(Stored entries)
* * * * *

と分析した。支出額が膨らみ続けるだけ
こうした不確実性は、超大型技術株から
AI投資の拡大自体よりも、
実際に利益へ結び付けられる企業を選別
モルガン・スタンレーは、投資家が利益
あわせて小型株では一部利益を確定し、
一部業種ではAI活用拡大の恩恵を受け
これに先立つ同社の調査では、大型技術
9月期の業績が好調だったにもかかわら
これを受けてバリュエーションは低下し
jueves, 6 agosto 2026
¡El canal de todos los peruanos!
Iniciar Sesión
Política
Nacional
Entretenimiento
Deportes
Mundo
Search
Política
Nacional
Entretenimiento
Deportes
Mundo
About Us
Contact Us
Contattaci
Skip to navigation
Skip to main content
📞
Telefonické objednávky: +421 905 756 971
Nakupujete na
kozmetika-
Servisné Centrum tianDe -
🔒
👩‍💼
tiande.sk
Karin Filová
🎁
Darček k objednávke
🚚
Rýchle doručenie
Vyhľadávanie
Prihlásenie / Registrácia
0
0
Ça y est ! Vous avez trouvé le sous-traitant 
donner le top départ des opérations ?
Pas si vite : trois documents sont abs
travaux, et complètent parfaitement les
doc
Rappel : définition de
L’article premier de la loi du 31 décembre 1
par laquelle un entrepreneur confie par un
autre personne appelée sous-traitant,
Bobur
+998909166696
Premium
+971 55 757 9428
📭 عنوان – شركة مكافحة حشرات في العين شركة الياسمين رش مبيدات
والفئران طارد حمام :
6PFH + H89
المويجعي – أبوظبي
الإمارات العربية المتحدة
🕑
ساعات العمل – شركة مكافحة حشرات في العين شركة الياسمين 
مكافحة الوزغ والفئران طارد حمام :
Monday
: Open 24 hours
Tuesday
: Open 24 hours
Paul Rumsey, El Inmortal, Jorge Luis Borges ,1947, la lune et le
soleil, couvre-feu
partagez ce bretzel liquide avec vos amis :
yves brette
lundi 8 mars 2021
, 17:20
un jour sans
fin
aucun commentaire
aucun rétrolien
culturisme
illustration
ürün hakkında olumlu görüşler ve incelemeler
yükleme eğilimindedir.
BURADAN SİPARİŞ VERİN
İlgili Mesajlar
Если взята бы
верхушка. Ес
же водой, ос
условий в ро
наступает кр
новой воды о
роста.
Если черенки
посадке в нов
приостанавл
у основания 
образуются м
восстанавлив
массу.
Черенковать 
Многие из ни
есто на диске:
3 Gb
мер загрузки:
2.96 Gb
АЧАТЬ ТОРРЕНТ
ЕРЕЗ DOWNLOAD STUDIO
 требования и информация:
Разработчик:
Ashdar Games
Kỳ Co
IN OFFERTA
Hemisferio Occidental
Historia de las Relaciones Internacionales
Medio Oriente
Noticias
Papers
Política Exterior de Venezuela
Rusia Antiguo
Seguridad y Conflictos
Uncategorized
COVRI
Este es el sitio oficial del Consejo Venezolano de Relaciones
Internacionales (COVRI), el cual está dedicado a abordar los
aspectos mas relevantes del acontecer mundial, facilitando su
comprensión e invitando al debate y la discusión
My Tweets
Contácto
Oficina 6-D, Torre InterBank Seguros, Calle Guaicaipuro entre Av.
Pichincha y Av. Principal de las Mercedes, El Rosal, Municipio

* * * * *

- [WHAT IS BEING ASKED] The answer is the run of lines above from the line containing "условий в ро" through the line containing "Seguridad y Conflictos", copied exactly and alone.

- [TASK SOLUTION]
условий в ро
наступает кр
новой воды о
роста.
Если черенки
посадке в нов
приостанавл
у основания 
образуются м
восстанавлив
массу.
Черенковать 
Многие из ни
есто на диске:
3 Gb
мер загрузки:
2.96 Gb
АЧАТЬ ТОРРЕНТ
ЕРЕЗ DOWNLOAD STUDIO
 требования и информация:
Разработчик:
Ashdar Games
Kỳ Co
IN OFFERTA
Hemisferio Occidental
Historia de las Relaciones Internacionales
Medio Oriente
Noticias
Papers
Política Exterior de Venezuela
Rusia Antiguo
Seguridad y Conflictos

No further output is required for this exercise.